Preparation of ultrathin free-standing GO/PAN film. a Preparation process of a self-standing GO/PAN film. b XRD spectra of GO/PAN films with different mass ratios before and after swelling in water. c Detachment of GO/PAN film from the quartz substrate on the water surface (Step II). d Images of free-standing GO/PAN film (190 nm thick) with a large area and having the ‘Qiushi eagle’ shape (corner). e Free-standing nMAG (100 nm thick) treated under argon atmosphere at 3,000 °C for 1 h

Full size image

Next, we transferred the GO/PAN film from the surface of the water to ethyl alcohol solvent using a porous and rough graphite plate (Stage III).

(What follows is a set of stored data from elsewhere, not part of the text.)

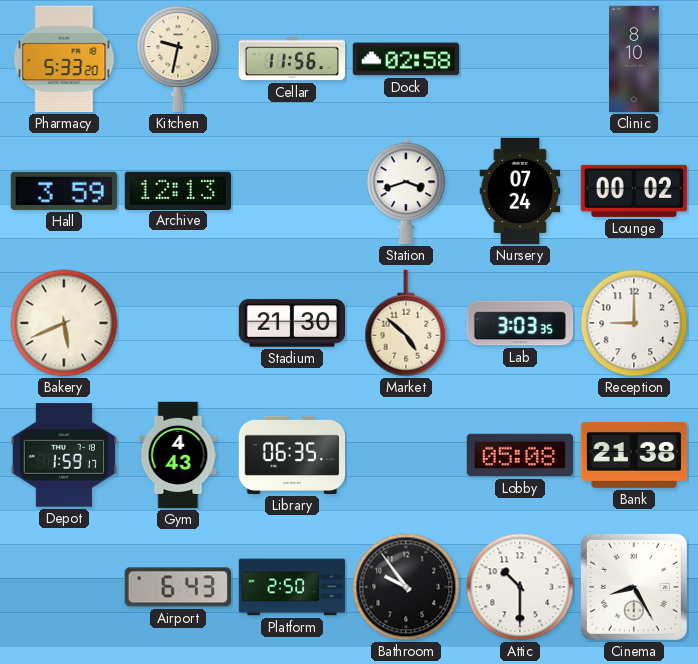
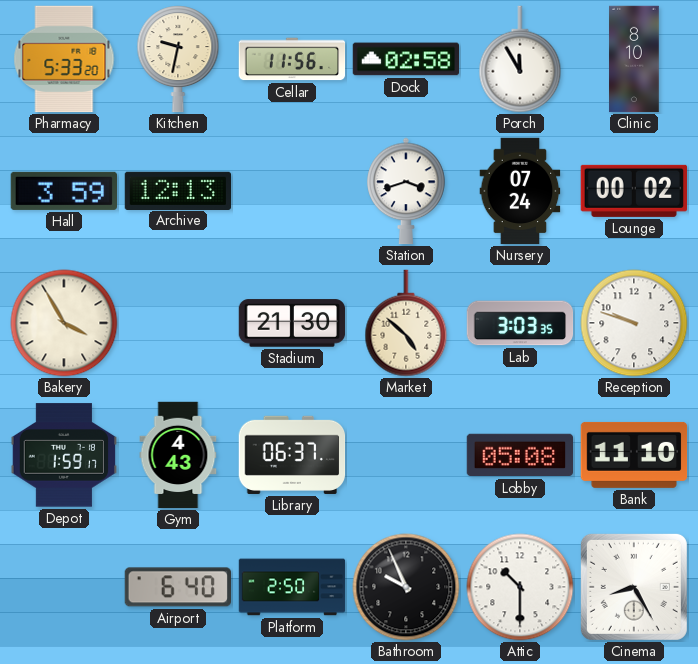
Porch: none -> 11:55
Bakery: 5:41 -> 3:55
Reception: 9:00 -> 9:48
Library: 06:35 -> 06:37
Bank: 21:38 -> 11:10
Airport: 6:43 -> 6:40
Bathroom: 9:54 -> 9:56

Due to the volatile nature of ethanol and its low surface tension, the composite film has low adhesion to the rough substrate. After complete evaporation of the solvent, the GO/PAN film spontaneously detached from the substrate, leaving a free-standing GO/PAN nanofilm with a lateral size of 20 cm (Fig. 1d). The shape of the GO/PAN films can be adjusted to any form, such as round, square, or to even complex shapes, such as a ‘Qiushi eagle’ (Figs. 1d and S4a). After heat treatment at 3000 °C, free-standing graphene nanofilms (Figs. 1e and S4b, c) with high crystallinity were obtained.

It is worth mentioning that this route circumvents the strict requirements on the strength of the nanofilm and substrate structure while avoiding etchants and transfer agents (contaminants) usually used in conventional bottom-up methods [17]. In principle, increasing the mold size allows for obtaining free-standing GO/PAN nanofilms of larger sizes, and thus, many large-area self-standing nanofilms based on 2D materials or polymers with a large area could be prepared in a wide range of thickness. For example, following the GO/PAN system protocol, we successfully prepared self-supporting rGO (GO reduced by hydroiodic acid, HI)/sodium–lignin–sulfonate composite nanofilms by substrate replacement strategy (Table S2). Unlike the GO/PAN system, in the rGO/sodium–lignin–sulfonate system, rGO sheets act as the hydrophobic physical cross-linking agent, and the polymer acts as the hydrophilic part.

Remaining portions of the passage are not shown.